Stephane Bry’s Sirius completed the podium for the Class40 Division, finishing in an elapsed time of 16 days 08 hrs 33 mins and 26 secs. French Canadian Stephane Bry is no stranger to Grenada and he was delighted to return having finished the race: “Arriving in Grenada just before sunset was really cool and I have great memories of my stay here last time. My family will be joining me here for Christmas.”
“Out in the Atlantic it is another world; home is far away. On board you eat freeze dried food and you make economies with water and energy. This crossing was really simple, but it was still fantastic and amazing. The Sirius crew are really cool, I have raced against them and also with them. We had the Finnish on one watch and the French on the other. We had a competition for the best boat speed and it was really close, but the French team got 20.9 knots of speed!” continued Stephane.
Second overall for smallest boat
Trevor Middleton’s British Sun Fast 3600 Black Sheep, skippered by Jake Carter finished the race on the 11th December in an elapsed time of 16 days 23 hrs 18 mins and 07 secs. After IRC time correction the smallest yacht in the competition was second overall. For much of the race, Black Sheep was having a terrific battle with the Finnish Xp-44 Xtra Staerk, as Black Sheep revealed in their blog: “As I write this, Xtra Straerk is within visual range, overhauling us to windward. Their symmetric kite affording them deeper running angles to boot. With this in mind we know that this is no time to take our eyes off the ball, our foot off the accelerator, or our hands off the kite sheets.”
In the last 24 hours, Black Sheep made a crucial move to sail north of Barbados to get a fast reaching angle into Grenada. As the wind went right, Black Sheep moved ahead of Xtra Staerk. “We had a good run and we are pleased with the boat,” commented Trevor Middleton. “To get second under IRC is fantastic, we are pleased with that. We had a few dramas on board, especially putting a 10ft rip in the A2 spinnaker earlier in the race. It took the lads many hours to stitch it back together and there was a bit of tension when we re-hoisted it, but the repair held which was great.”
Arto Linnervuo’s Finnish Xp-44 Xtra Staerk finished the race on the 11th December in an elapsed time of 17 days 01 hrs 40 mins and 24 secs. The all-Finnish team is on a mission to promote offshore sailing in Finland.
“Our team is very passionate and determined to do what we want to achieve together,” commented Arto Linnervuo. “We are very tight; we focus on our own roles but we work together and help each other when it is needed. The technique of sailing is always the same, but the seas are different. The Atlantic Ocean is very different from the Baltic Sea. The Atlantic has bigger waves and local conditions change all the time. You have to be able to react quickly and helming the boat is very different. You have to focus to keep the wind angle right because the angle to the waves is moving all the time.”
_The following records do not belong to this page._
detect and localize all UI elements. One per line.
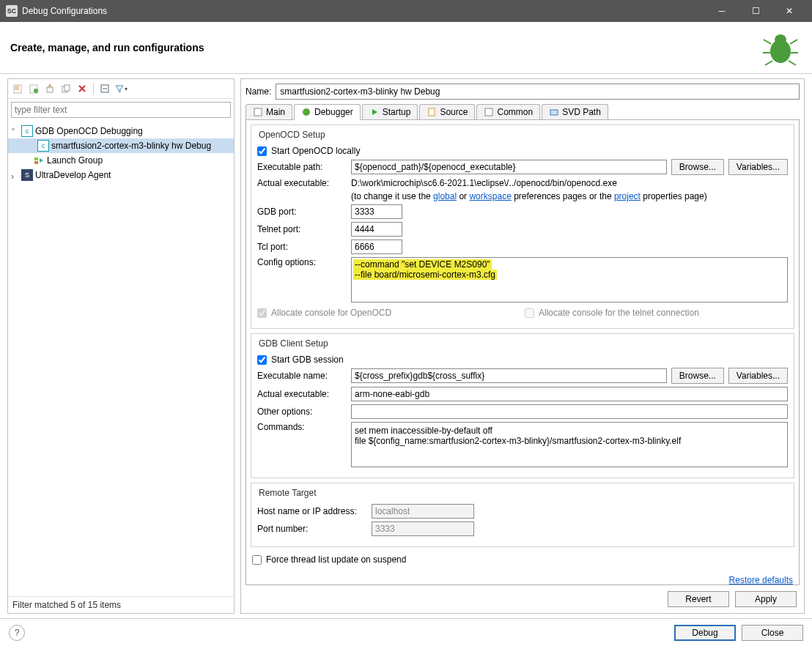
- exepath-label: Executable path:: [257, 162, 347, 172]
- tcl-port-input[interactable]: [351, 240, 402, 254]
- project-link[interactable]: project: [614, 191, 641, 201]
- gdb-port-label: GDB port:: [257, 207, 347, 217]
- tab-common[interactable]: Common: [476, 104, 540, 119]
- tab-main[interactable]: Main: [246, 104, 292, 119]
- config-tree[interactable]: ˅ c GDB OpenOCD Debugging c smartfusion2…: [8, 121, 234, 596]
- config-form-pane: Name: Main Debugger Startup Source Commo…: [240, 78, 805, 614]
- new-proto-icon[interactable]: [26, 81, 41, 96]
- svg-line-3: [790, 40, 797, 44]
- name-input[interactable]: [276, 83, 800, 100]
- duplicate-icon[interactable]: [59, 81, 73, 96]
- minimize-button[interactable]: ─: [705, 0, 739, 22]
- tree-label: smartfusion2-cortex-m3-blinky hw Debug: [51, 141, 211, 151]
- restore-defaults-link[interactable]: Restore defaults: [729, 575, 793, 585]
- workspace-link[interactable]: workspace: [469, 191, 511, 201]
- filter-input[interactable]: [11, 102, 231, 118]
- tree-item-gdb-openocd[interactable]: ˅ c GDB OpenOCD Debugging: [8, 124, 234, 138]
- start-openocd-checkbox[interactable]: [257, 146, 267, 156]
- tree-label: Launch Group: [47, 155, 103, 166]
- chevron-right-icon[interactable]: ›: [11, 171, 19, 179]
- host-label: Host name or IP address:: [257, 506, 367, 516]
- collapse-icon[interactable]: [97, 81, 112, 96]
- close-button[interactable]: Close: [742, 625, 803, 641]
- revert-button[interactable]: Revert: [668, 591, 729, 607]
- openocd-group: OpenOCD Setup Start OpenOCD locally Exec…: [251, 125, 794, 329]
- close-window-button[interactable]: ✕: [772, 0, 806, 22]
- tree-label: UltraDevelop Agent: [35, 170, 111, 180]
- group-title: Remote Target: [257, 488, 318, 498]
- tab-startup[interactable]: Startup: [362, 104, 418, 119]
- tree-item-launch-group[interactable]: Launch Group: [8, 153, 234, 168]
- start-openocd-label: Start OpenOCD locally: [271, 146, 360, 156]
- export-icon[interactable]: [43, 81, 57, 96]
- config-options-textarea[interactable]: [351, 257, 788, 302]
- force-thread-checkbox[interactable]: [252, 555, 262, 565]
- global-link[interactable]: global: [433, 191, 457, 201]
- svg-rect-16: [34, 161, 38, 164]
- config-tabs: Main Debugger Startup Source Common SVD …: [246, 104, 800, 120]
- apply-row: Revert Apply: [246, 585, 800, 613]
- tree-filter-status: Filter matched 5 of 15 items: [8, 596, 234, 613]
- name-label: Name:: [246, 86, 271, 97]
- tab-debugger[interactable]: Debugger: [294, 104, 361, 120]
- svg-point-10: [34, 89, 38, 93]
- actual-exe-label: Actual executable:: [257, 178, 347, 188]
- tree-item-selected-config[interactable]: c smartfusion2-cortex-m3-blinky hw Debug: [8, 138, 234, 153]
- port-input: [372, 521, 474, 536]
- gdb-exe-label: Executable name:: [257, 371, 347, 381]
- force-thread-label: Force thread list update on suspend: [266, 554, 406, 565]
- browse-button[interactable]: Browse...: [671, 159, 724, 175]
- svg-line-7: [789, 61, 796, 65]
- svg-point-1: [775, 34, 786, 45]
- variables-button[interactable]: Variables...: [728, 368, 788, 384]
- hint-text: (to change it use the global or workspac…: [351, 191, 707, 201]
- gdb-exe-input[interactable]: [351, 368, 667, 383]
- launch-group-icon: [33, 155, 45, 166]
- variables-button[interactable]: Variables...: [728, 159, 788, 175]
- svg-line-2: [764, 40, 771, 44]
- alloc-telnet-label: Allocate console for the telnet connecti…: [539, 308, 788, 318]
- svg-rect-20: [485, 108, 492, 116]
- chevron-down-icon[interactable]: ˅: [11, 127, 19, 136]
- tree-label: GDB OpenOCD Debugging: [35, 126, 143, 136]
- svg-line-6: [765, 61, 772, 65]
- gdb-client-group: GDB Client Setup Start GDB session Execu…: [251, 333, 794, 478]
- tcl-port-label: Tcl port:: [257, 242, 347, 252]
- new-config-icon[interactable]: [10, 81, 25, 96]
- port-label: Port number:: [257, 524, 367, 534]
- commands-textarea[interactable]: [351, 422, 788, 467]
- svg-rect-17: [254, 108, 262, 116]
- debug-button[interactable]: Debug: [674, 625, 736, 641]
- config-options-label: Config options:: [257, 257, 347, 267]
- exepath-input[interactable]: [351, 160, 667, 174]
- help-icon[interactable]: ?: [9, 625, 25, 641]
- alloc-telnet-checkbox: [525, 308, 534, 318]
- banner-heading: Create, manage, and run configurations: [10, 42, 762, 53]
- telnet-port-input[interactable]: [351, 222, 402, 237]
- title-bar: SC Debug Configurations ─ ☐ ✕: [0, 0, 812, 22]
- host-input: [372, 504, 474, 519]
- tab-source[interactable]: Source: [419, 104, 475, 119]
- apply-button[interactable]: Apply: [735, 591, 797, 607]
- filter-icon[interactable]: ▾: [114, 81, 128, 96]
- svg-rect-13: [64, 85, 70, 91]
- tree-item-ultradevelop[interactable]: › S UltraDevelop Agent: [8, 168, 234, 182]
- start-gdb-checkbox[interactable]: [257, 355, 267, 365]
- delete-icon[interactable]: [75, 81, 89, 96]
- configurations-tree-pane: ▾ ˅ c GDB OpenOCD Debugging c smartfusio…: [7, 78, 235, 614]
- svg-rect-19: [429, 108, 435, 116]
- other-options-input[interactable]: [351, 404, 788, 419]
- dialog-footer: ? Debug Close: [0, 618, 812, 647]
- remote-target-group: Remote Target Host name or IP address: P…: [251, 483, 794, 547]
- window-title: Debug Configurations: [22, 6, 705, 16]
- maximize-button[interactable]: ☐: [739, 0, 772, 22]
- gdb-actual-label: Actual executable:: [257, 389, 347, 399]
- tree-toolbar: ▾: [8, 79, 234, 99]
- gdb-port-input[interactable]: [351, 204, 402, 219]
- browse-button[interactable]: Browse...: [671, 368, 724, 384]
- alloc-openocd-label: Allocate console for OpenOCD: [271, 308, 520, 318]
- svg-rect-21: [550, 110, 558, 115]
- alloc-openocd-checkbox: [257, 308, 267, 318]
- c-icon: c: [21, 125, 33, 137]
- tab-svdpath[interactable]: SVD Path: [542, 104, 608, 119]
Camper and Nicholsons Port Louis Marina provide centre stage for the arrivals on their superyacht dock, and Marina Manager Charlotte Bonin keeps the beer on ice until the boats arrive. Nikoyan Roberts from the Grenada Tourism Authority also greets every boat with a gift basket of Grenadian goods, including their world famous chocolates and highly prized rum.
After 17 days of racing in the fifth edition of the RORC Transatlantic Race, all but one yacht has finished the race. Benedikt Clauberg’s Swiss First 47.7 Kali, skippered by Corinne Wirth has less than 300 miles to go and is expected to finish the race on Thursday 13 December. All is well on board Kali and completing the race will result in a 100% success for the RORC fleet; testament to the thorough preparation and determination of all of the teams racing across the Atlantic.